*Directions for this task*
A complete answer includes every line below with the word "defined".

Collected data:
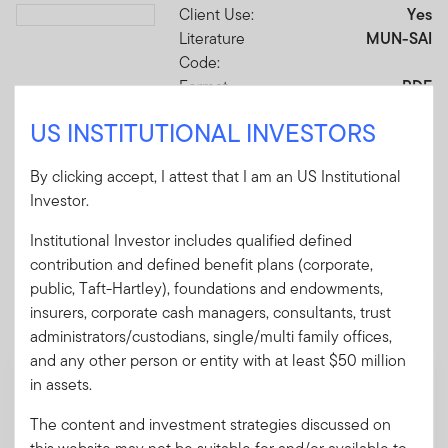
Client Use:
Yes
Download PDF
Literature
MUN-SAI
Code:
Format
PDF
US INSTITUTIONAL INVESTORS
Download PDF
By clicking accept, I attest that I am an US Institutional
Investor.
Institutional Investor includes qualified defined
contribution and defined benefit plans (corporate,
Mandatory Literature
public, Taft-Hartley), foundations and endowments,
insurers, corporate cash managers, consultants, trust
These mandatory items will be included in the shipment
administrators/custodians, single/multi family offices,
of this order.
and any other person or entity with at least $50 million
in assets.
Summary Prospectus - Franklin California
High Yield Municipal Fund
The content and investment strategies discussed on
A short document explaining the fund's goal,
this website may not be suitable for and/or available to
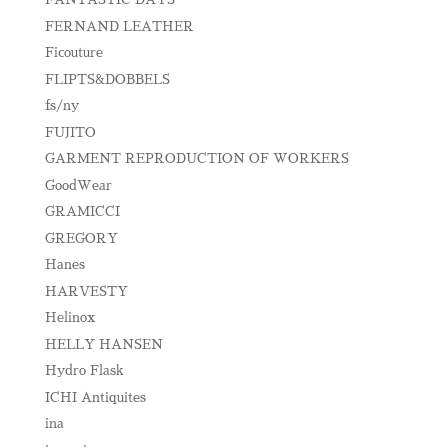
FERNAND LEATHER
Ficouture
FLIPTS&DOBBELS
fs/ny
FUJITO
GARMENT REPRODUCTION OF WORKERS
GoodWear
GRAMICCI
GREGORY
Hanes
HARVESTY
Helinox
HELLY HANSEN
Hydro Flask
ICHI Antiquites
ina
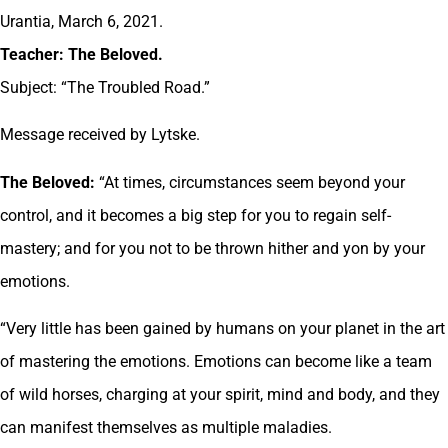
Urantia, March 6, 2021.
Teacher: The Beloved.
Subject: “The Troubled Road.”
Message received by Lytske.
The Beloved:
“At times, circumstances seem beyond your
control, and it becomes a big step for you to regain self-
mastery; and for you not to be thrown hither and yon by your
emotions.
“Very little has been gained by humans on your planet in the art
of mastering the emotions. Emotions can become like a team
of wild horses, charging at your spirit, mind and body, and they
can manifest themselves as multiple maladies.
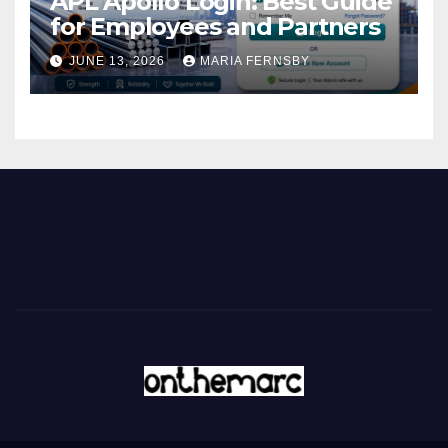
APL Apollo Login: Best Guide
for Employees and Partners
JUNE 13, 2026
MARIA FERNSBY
---
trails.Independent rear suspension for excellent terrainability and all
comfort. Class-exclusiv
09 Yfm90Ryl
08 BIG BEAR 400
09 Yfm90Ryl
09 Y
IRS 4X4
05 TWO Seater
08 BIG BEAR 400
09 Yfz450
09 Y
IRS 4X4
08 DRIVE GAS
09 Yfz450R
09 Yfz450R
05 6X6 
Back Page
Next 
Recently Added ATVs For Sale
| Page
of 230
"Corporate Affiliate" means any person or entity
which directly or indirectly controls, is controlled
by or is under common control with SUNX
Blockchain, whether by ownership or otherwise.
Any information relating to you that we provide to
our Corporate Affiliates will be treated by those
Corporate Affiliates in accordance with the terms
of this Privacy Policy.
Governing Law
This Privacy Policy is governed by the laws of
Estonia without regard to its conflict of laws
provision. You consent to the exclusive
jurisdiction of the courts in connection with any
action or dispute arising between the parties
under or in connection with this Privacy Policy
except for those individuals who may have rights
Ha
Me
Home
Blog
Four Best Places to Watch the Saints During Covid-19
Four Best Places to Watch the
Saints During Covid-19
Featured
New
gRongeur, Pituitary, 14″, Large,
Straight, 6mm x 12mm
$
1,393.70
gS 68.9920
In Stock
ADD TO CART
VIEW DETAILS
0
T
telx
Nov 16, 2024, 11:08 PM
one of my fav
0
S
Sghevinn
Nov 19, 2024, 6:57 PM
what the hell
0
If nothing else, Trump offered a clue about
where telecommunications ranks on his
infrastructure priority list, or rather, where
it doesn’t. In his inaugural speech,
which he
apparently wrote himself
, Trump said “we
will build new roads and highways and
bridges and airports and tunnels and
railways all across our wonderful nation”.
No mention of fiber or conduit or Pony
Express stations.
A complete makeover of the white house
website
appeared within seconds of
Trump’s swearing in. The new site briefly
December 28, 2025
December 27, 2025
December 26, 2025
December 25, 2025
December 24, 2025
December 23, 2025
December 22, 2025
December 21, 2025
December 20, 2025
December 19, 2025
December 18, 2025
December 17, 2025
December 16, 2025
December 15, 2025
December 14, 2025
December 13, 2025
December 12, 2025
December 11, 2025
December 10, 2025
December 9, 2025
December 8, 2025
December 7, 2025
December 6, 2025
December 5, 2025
* * *
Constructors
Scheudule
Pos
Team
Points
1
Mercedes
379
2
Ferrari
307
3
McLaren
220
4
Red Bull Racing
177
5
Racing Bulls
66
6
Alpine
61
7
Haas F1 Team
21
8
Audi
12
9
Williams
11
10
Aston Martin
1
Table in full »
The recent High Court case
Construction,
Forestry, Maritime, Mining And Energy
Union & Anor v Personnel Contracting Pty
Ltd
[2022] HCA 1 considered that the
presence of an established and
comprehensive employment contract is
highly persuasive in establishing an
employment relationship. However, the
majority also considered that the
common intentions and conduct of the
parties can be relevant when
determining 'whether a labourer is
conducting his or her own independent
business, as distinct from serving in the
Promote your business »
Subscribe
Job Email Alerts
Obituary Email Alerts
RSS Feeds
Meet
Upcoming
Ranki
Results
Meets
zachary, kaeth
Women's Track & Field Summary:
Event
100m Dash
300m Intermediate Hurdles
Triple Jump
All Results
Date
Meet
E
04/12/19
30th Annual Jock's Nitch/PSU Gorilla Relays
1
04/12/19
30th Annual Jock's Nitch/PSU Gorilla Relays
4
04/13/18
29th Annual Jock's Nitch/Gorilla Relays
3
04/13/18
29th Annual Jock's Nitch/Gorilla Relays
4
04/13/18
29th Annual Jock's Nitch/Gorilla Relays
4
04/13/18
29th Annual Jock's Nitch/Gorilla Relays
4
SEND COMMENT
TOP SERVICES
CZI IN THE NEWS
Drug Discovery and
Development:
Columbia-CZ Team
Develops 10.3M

*Exercise output*
Institutional Investor includes qualified defined
contribution and defined benefit plans (corporate,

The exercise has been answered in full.